I don't cite these points to deny the impressive reality of China's economic rise. That rise represents a colossal fact of the modern world, a challenge to China's neighbors, competitors and oftentimes to China itself.

Yet it's important not to lose sight of the other truth about China, a country facing problems as huge as its achievements.

The big prestige projects that impress Tom Friedman are real, but so equally are the squalor of the conditions in which most ordinary Chinese still live. The cities gleam, but 800 million Chinese still live in the countryside subject to the arbitrary power of local Communist party bosses.

China holds hundreds of billions of dollars of U.S. debt. But it bought that debt not as a favor to us, but as an unwanted byproduct of the currency manipulation that keeps China's currency artificially cheap.

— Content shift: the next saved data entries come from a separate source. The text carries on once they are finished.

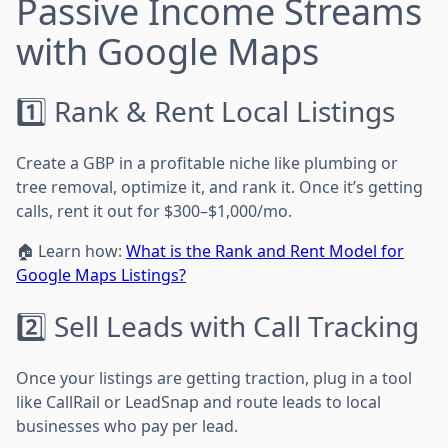
Passive Income Streams
with Google Maps
1️⃣ Rank & Rent Local Listings
Create a GBP in a profitable niche like plumbing or
tree removal, optimize it, and rank it. Once it’s getting
calls, rent it out for $300–$1,000/mo.
🏠 Learn how:
What is the Rank and Rent Model for
Google Maps Listings?
2️⃣ Sell Leads with Call Tracking
Once your listings are getting traction, plug in a tool
like CallRail or LeadSnap and route leads to local
businesses who pay per lead.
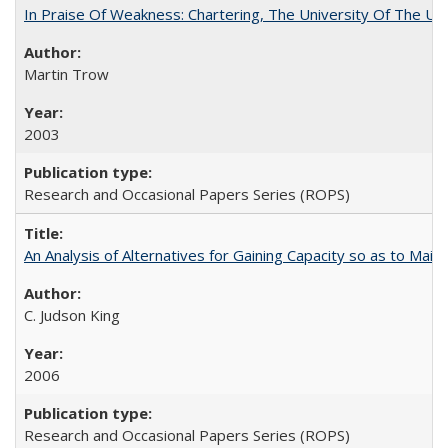
In Praise Of Weakness: Chartering, The University Of The Un
Martin Trow
2003
Research and Occasional Papers Series (ROPS)
An Analysis of Alternatives for Gaining Capacity so as to Maint
C. Judson King
2006
Research and Occasional Papers Series (ROPS)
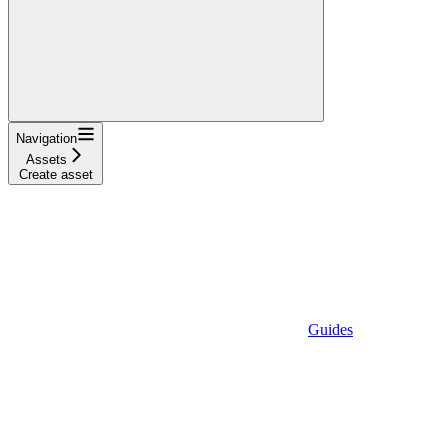
Navigation
Assets
Create asset
Guides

Perhaps the most telling verdict on China's current situation is rendered in "Capitalism Without Democracy," an important book on Chinese entrepreneurs by Kellee Tsai: Almost unanimously, they wanted their children to leave China.

Americans worry intensely about competitors and rivals, potential and actual.
Back in the 1960s, Americans feared the "terrifying efficiency" of the centrally planned Soviet economy, to borrow a no-joke famous phrase from the British politician Richard Crossman. In the 1980s, Americans felt themselves lagging behind "Japan as Number One," the title of a 1979 business best-seller.